### Your task
While reading through the material below, copy each line that holds the word "Pelomedusen".

### Supplied entries

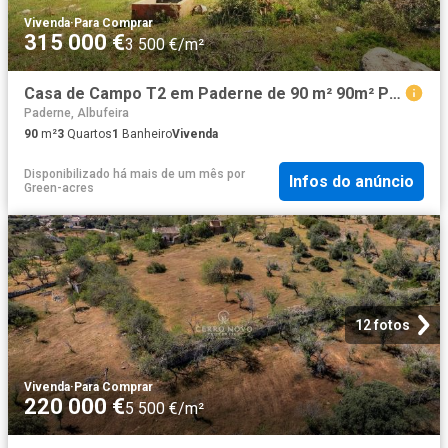
Vivenda
·
Para Comprar
315 000 €
3 500 €/m²
Casa de Campo T2 em Paderne de 90 m² 90m² Paderne
Paderne, Albufeira
90
m²
3
Quartos
1
Banheiro
Vivenda
Disponibilizado há mais de um mês
por
Infos do anúncio
Green-acres
12 fotos
Vivenda
·
Para Comprar
220 000 €
5 500 €/m²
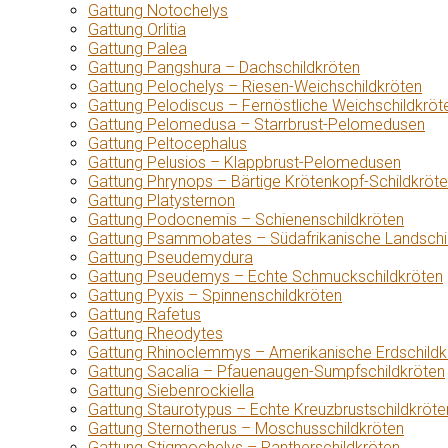
Gattung Notochelys
Gattung Orlitia
Gattung Palea
Gattung Pangshura – Dachschildkröten
Gattung Pelochelys – Riesen-Weichschildkröten
Gattung Pelodiscus – Fernöstliche Weichschildkröt
Gattung Pelomedusa – Starrbrust-Pelomedusen
Gattung Peltocephalus
Gattung Pelusios – Klappbrust-Pelomedusen
Gattung Phrynops – Bärtige Krötenkopf-Schildkröt
Gattung Platysternon
Gattung Podocnemis – Schienenschildkröten
Gattung Psammobates – Südafrikanische Landschi
Gattung Pseudemydura
Gattung Pseudemys – Echte Schmuckschildkröten
Gattung Pyxis – Spinnenschildkröten
Gattung Rafetus
Gattung Rheodytes
Gattung Rhinoclemmys – Amerikanische Erdschildk
Gattung Sacalia – Pfauenaugen-Sumpfschildkröten
Gattung Siebenrockiella
Gattung Staurotypus – Echte Kreuzbrustschildkröte
Gattung Sternotherus – Moschusschildkröten
Gattung Stigmochelys – Pantherschildkröten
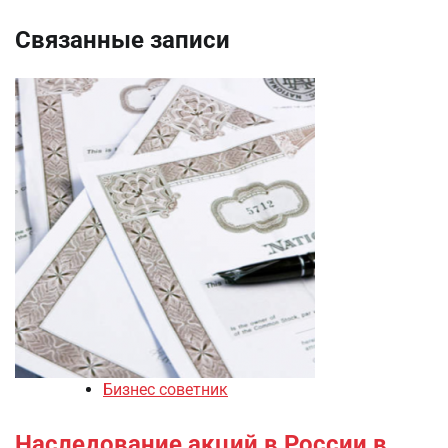
Связанные записи
Бизнес советник
Наследование акций в России в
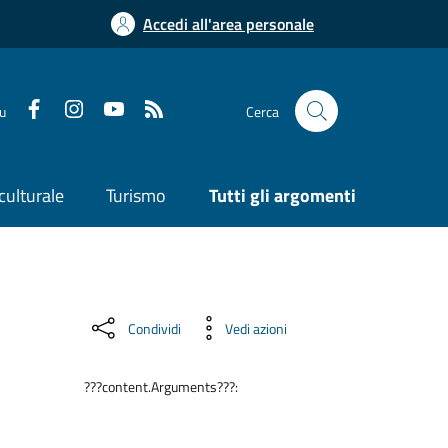
Accedi all'area personale
su
Cerca
culturale
Turismo
Tutti gli argomenti
Condividi
Vedi azioni
???content.Arguments???:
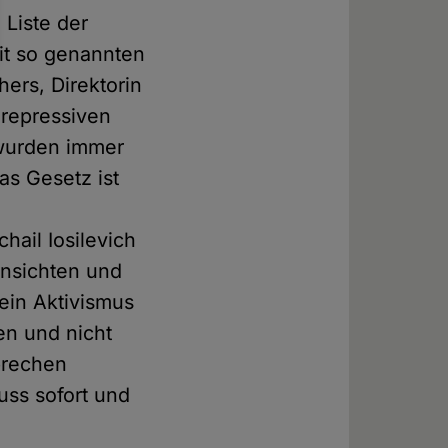
Liste der
it so genannten
ers, Direktorin
 repressiven
 wurden immer
s Gesetz ist
e
hail Iosilevich
Ansichten und
Sein Aktivismus
en und nicht
rbrechen
ss sofort und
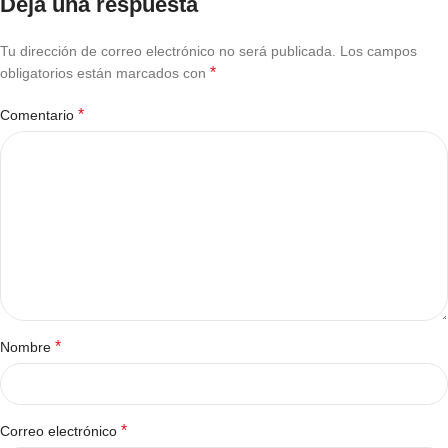
Deja una respuesta
Tu dirección de correo electrónico no será publicada.
Los campos
*
obligatorios están marcados con
*
Comentario
*
Nombre
*
Correo electrónico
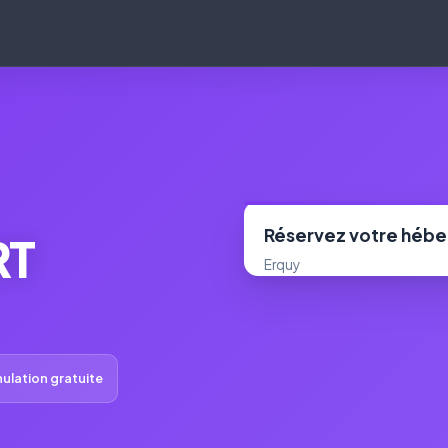
Réservez votre héb
RT
Erquy
ulation gratuite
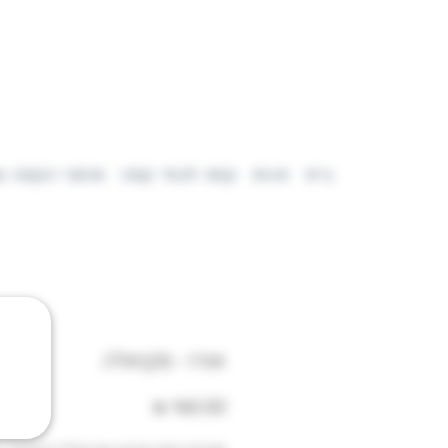
בית
חנות
קפה לבתי קפה
מותגי הקפה ש
אורו - סקואלה
מחיר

### Task answer
Gattung Pelomedusa – Starrbrust-Pelomedusen
Gattung Pelusios – Klappbrust-Pelomedusen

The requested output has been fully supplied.